Magnetic Fe₃O₄ nanoparticles were prepared using a coprecipitation method. The appearance, structure, phase composition, functional groups, surface charge, magnetic susceptibility, and release in vitro were characterized by transmission electron microscopy, x-ray diffraction, scanning electron microscopy-energy dispersive x-ray spectroscopy, and a vibrating sample magnetometer. Blood toxicity, in vitro toxicity, and genotoxicity were investigated. Therapeutic effects were evaluated by MTT [3-(4, 5-dimethyl-2-thiazolyl)-2, 5-diphenyl-2H-tetrazolium bromide] and flow cytometry assays.

Results

Transmission electron microscopy revealed that the shapes of the Fe₃O₄ nanoparticles were approximately spherical, with diameters of about 26.1 ± 5.2 nm. Only the spinel phase was indicated in a comparison of the x-ray diffraction data with Joint Corporation of Powder Diffraction Standards (JCPDS) X-ray powder diffraction files. The O-to-Fe ratio of the Fe₃O₄ was determined by scanning electron microscopy-energy dispersive x-ray spectroscopy elemental analysis, and approximated pure Fe₃O₄. The vibrating sample magnetometer hysteresis loop suggested that the Fe₃O₄ nanoparticles were superparamagnetic at room temperature. MTT experiments showed that the toxicity of the material in mouse fibroblast (L-929) cell lines was between Grade 0 to Grade 1, and that the material lacked hemolysis activity. The acute toxicity (LD₅₀) was 8.39 g/kg. Micronucleus testing showed no genotoxic effects. Pathomorphology and blood biochemistry testing demonstrated that the Fe₃O₄ nanoparticles had no effect on the main organs and blood biochemistry in a rabbit model.
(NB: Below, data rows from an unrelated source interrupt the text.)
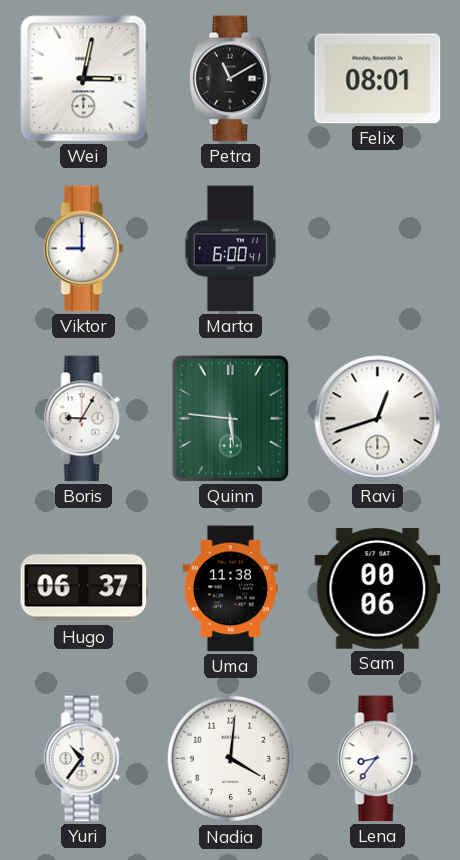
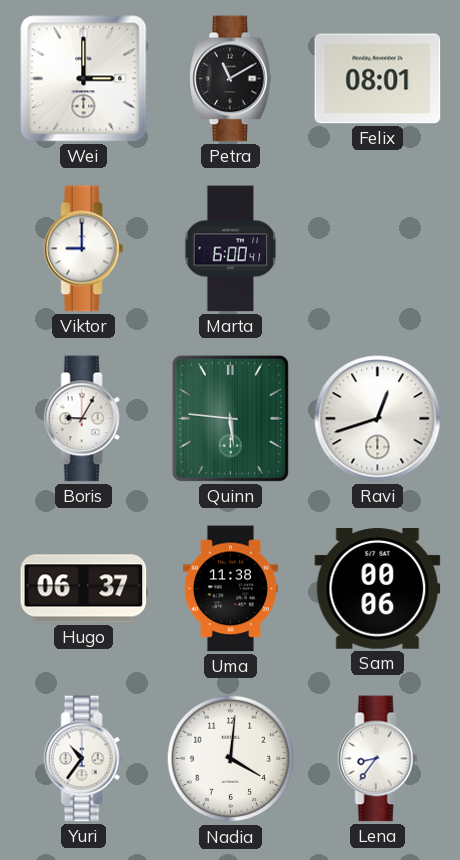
Wei: 3:02 -> 3:00
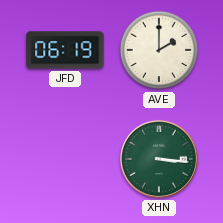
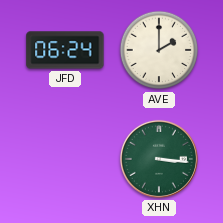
JFD: 06:19 -> 06:24
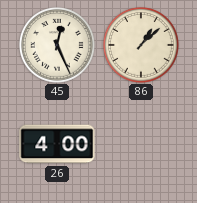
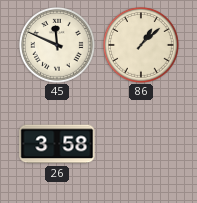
45: 12:26 -> 11:49
26: 4:00 -> 3:58
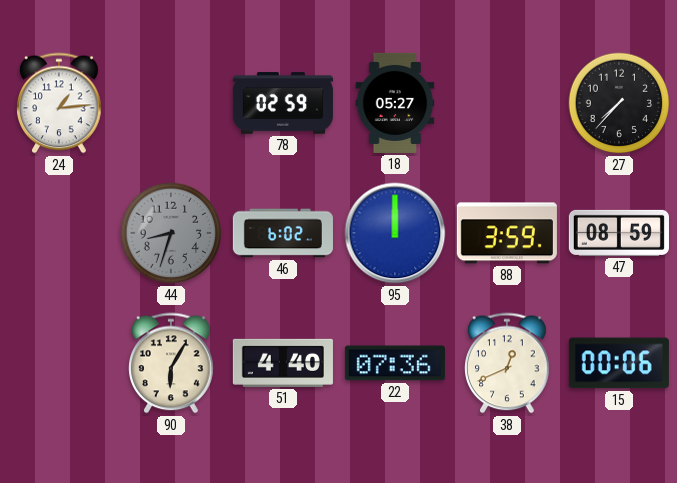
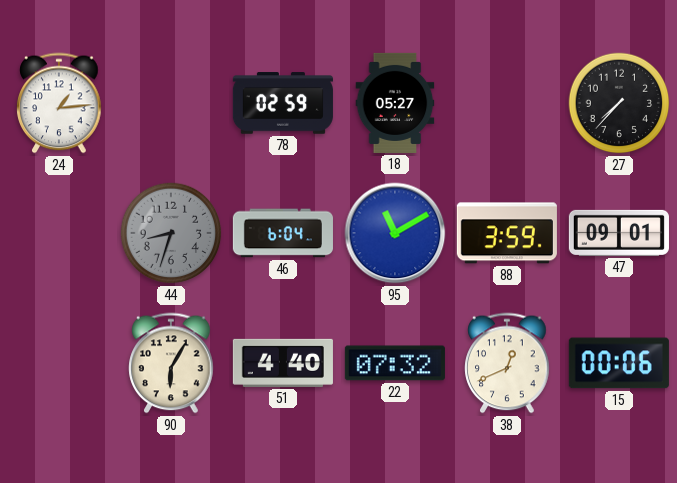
46: 6:02 -> 6:04
95: 12:00 -> 11:10
47: 08:59 -> 09:01
22: 07:36 -> 07:32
MTT and flow cytometry assays revealed that Fe₃O₄ nano magnetofluid thermotherapy inhibited MCF-7 cell proliferation, and its inhibitory effect was dose-dependent according to the Fe₃O₄ nano magnetofluid concentration.

Conclusion

The Fe₃O₄ nanoparticles prepared in this study have good biocompatibility and are suitable for further application in tumor hyperthermia.

Keywords:

• characterization
• biocompatibility
• Fe₃O₄
• magnetic nanoparticles
• hyperthermia

Introduction

A nanomaterial is a substance that has at least one dimension at the nanolevel (usually 0.1–100 nm). Because of their size distribution, nanomaterials have special surface, size, and macroscopic quantum tunneling effects, and have been used in numerous fields, such as mechanics, electricity, optics, magnetics, and catalysis. Magnetic nanomaterials are of particular interest, and have permeated into various fields of biological medicine, including as drug carriers and biological molecular probes. They have played important roles in the treatment of malignant tumors,¹ in which an alternating magnetic field is used to heat up magnetic nanomaterials and thereby kill targeted tumor cells. Jordan first proposed magnetic fluid hyperthermia technology based on this principle.^2,3 The advent of magnetic fluid hyperthermia technology and the continuous innovation and development of related equipment and technologies has brought new vitality to traditional tumor thermotherapy. Some limitations of conventional heating technology have been overcome by magnetic fluid hyperthermia, ie, the heating temperature can be controlled, and the surfaces of the magnetic nanomaterials can be modified to avoid killing normal cells while selectively destroying tumor cells.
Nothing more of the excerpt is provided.